Six of the seven councils that make up the North East Combined Authority voted in favour of the plan.
Only Gateshead Council voted against the move and there are fears it could lose out on millions in investment.
The new authority will give regional figureheads power over transport, planning and employment policies, Chancellor George Osbourne has said.
People will choose a directly-elected mayor in 2017.
The deal is part of the government's Northern Powerhouse programme to help towns and cities in the North of England compete with those in the South for investment.
The North East Combined Authority represents Labour-led Durham County Council, Gateshead, Newcastle, North Tyneside, Northumberland, South Tyneside and Sunderland.
Luke Walton, BBC Political Correspondent
Today's vote poses the question: can a new system for running the North East work with a Gateshead-sized hole in the middle?

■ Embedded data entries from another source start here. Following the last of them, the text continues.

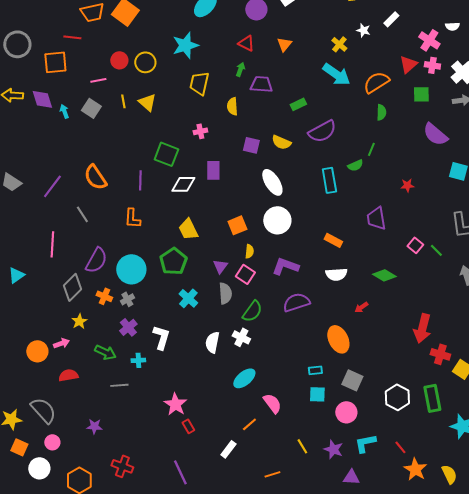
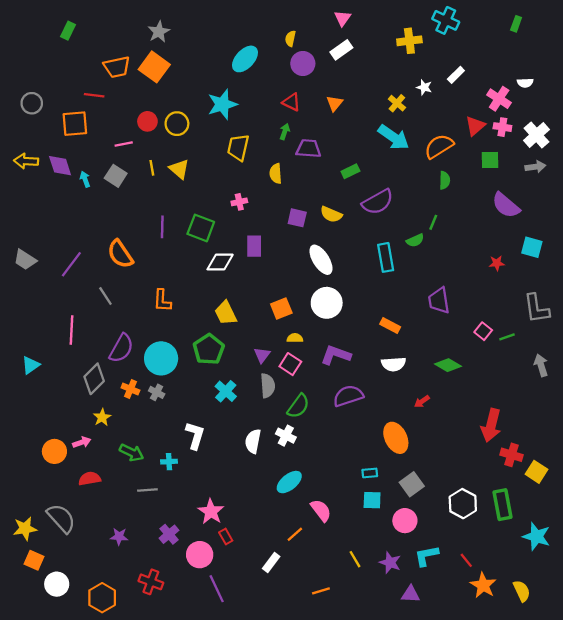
gray circle: (17, 44) -> (32, 103), size x0.7
purple line: (140, 180) -> (162, 227), moved
red star: (407, 185) -> (497, 263), moved
green line: (436, 250) -> (507, 337), turned -64
yellow semicircle: (249, 251) -> (295, 338), turned -96
gray cross: (127, 299) -> (157, 392), turned -32
purple cross: (128, 327) -> (169, 534), moved
gray square: (352, 380) -> (412, 484), turned 30
pink circle: (52, 442) -> (200, 555), moved, size x1.5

So far six councils from Northumberland to Durham have agreed to be part of a mayoral authority - headed by a directly-elected mayor working alongside the six council leaders.
That will control a £30m a year investment fund, have a say over Whitehall and EU expenditure in the region, and have powers over local transport, economic development, training and planning.
But Gateshead is still planning to opt out of the city-region mayor, a position that has led to warnings the town could miss out on government investment as result.
That said, this afternoon its outgoing Labour leader, Mick Henry, talked of continuing "open dialogue" with ministers on the devolution plan.
That would seem to suggest there is still a chance of Gateshead opting back in to the plan in return for a better deal from Government.
Otherwise, it seems the rest of the region will press on with plans for mayoral elections in May 2017, and Gateshead faces potential isolation.
In 2004, more than three-quarters of voters in a North East referendum rejected the government's plans for an elected regional assembly.
Greater Manchester and Sheffield have signed up to having a directly elected mayor.
Alexandra Jones, chief executive of Centre for Cities, , external an urban economics think tank, said: "The North East mayor would be operating at a much bigger level, with the position comes power - power over transport and housing and with it comes money the government has already agreed too.
"But it also brings profile - a person batting for the North East with national governments and investors and that kind of profile has a strong mandate.
"It will really benefit the area. The mayor offers more of a chance to make decisions at a local level rather than them being taken in Whitehall where they don't really know the area.
"It will be complicated without Gateshead - lots of negotiations on transport and how this is going to work. However, in the future Gateshead may decide to be in it."